Solved: Re: Help with finding "closely" matched records in data sets

WGE914 · Posted 07-30-2015 08:35 AM

I have an external file which contains mailing addresses (City, State, zip, etc ...) and I need a way to join that data with data in a table which contains the same information. Addresses are often misspelled, and this can happen with any aspect be it the state, zip, city, street, etc... I need a way to find the record in the database which most "likely" is the record represented in the datafile. A simple join or Proc Compare would only give exact matches or the mismatches, and that would be too limiting. Is there a process which would find the exact matches and the closest match based on matching variables (e.g. External.Zip - Internal.Zip, External.City_name - Internal.CIty, etc...). Also, any process which allows me to prioritize the variables and provides output on the level of the match (90%, 95%, ...) would be ideal.

RW9 · Posted 07-30-2015 09:08 AM

You could concatenate them together:

where soundex(catx(",",a.city,a.state,a.street))=soundex(catx(",",b.city,b.state,b.street))

Or just and them together (which is probably better):

where soundex(a.city)=soundex(b.city) and soundex(a.state)=... and ...

View solution in original post

RW9 · Posted 07-30-2015 08:49 AM

First guess would be soundex() function. Have a look at this paper, has an example of matching cities where there is misspellings:

http://www2.sas.com/proceedings/sugi29/072-29.pdf

WGE914 · Posted 07-30-2015 08:54 AM

Is there a way to do this with multiple variables at once (e.g. City, State, and street)?

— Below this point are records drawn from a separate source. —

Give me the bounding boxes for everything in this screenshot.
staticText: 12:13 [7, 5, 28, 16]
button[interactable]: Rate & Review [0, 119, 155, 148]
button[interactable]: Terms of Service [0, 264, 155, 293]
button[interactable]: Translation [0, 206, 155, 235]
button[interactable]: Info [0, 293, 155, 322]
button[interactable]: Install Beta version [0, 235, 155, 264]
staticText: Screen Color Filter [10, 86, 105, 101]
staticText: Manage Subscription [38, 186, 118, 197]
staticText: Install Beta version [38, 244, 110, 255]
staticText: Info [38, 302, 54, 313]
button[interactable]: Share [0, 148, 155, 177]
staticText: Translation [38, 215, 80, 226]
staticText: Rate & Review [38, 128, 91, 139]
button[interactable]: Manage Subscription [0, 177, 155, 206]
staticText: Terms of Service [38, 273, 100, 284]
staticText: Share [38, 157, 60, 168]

RW9 · Posted 07-30-2015 09:08 AM

You could concatenate them together:

where soundex(catx(",",a.city,a.state,a.street))=soundex(catx(",",b.city,b.state,b.street))

Or just and them together (which is probably better):

where soundex(a.city)=soundex(b.city) and soundex(a.state)=... and ...

WGE914 · Posted 07-30-2015 09:17 AM

That second option may work...I'm just hoping the AND doesn't leave out too many records which have a missing state or city value in one data set. Ideally, if city is missing in one, then match on zip. If zip is missing then match on street, etc... Looks like it will have to be several SQL processes with unions, using one field at a time as the join. Thanks.

RW9 · Posted 07-30-2015 10:09 AM

Just layer your where clause:

...

where (a.city is null and a.state is null and soundex(a.street)=soundex(b.street) ) or

(a.city is null and soundex(a.state)=soundex(b.state) and soundex(a.street)=soundex(b.street)) or

(soundex(a.city)=soundex(b.city) and soundex(...)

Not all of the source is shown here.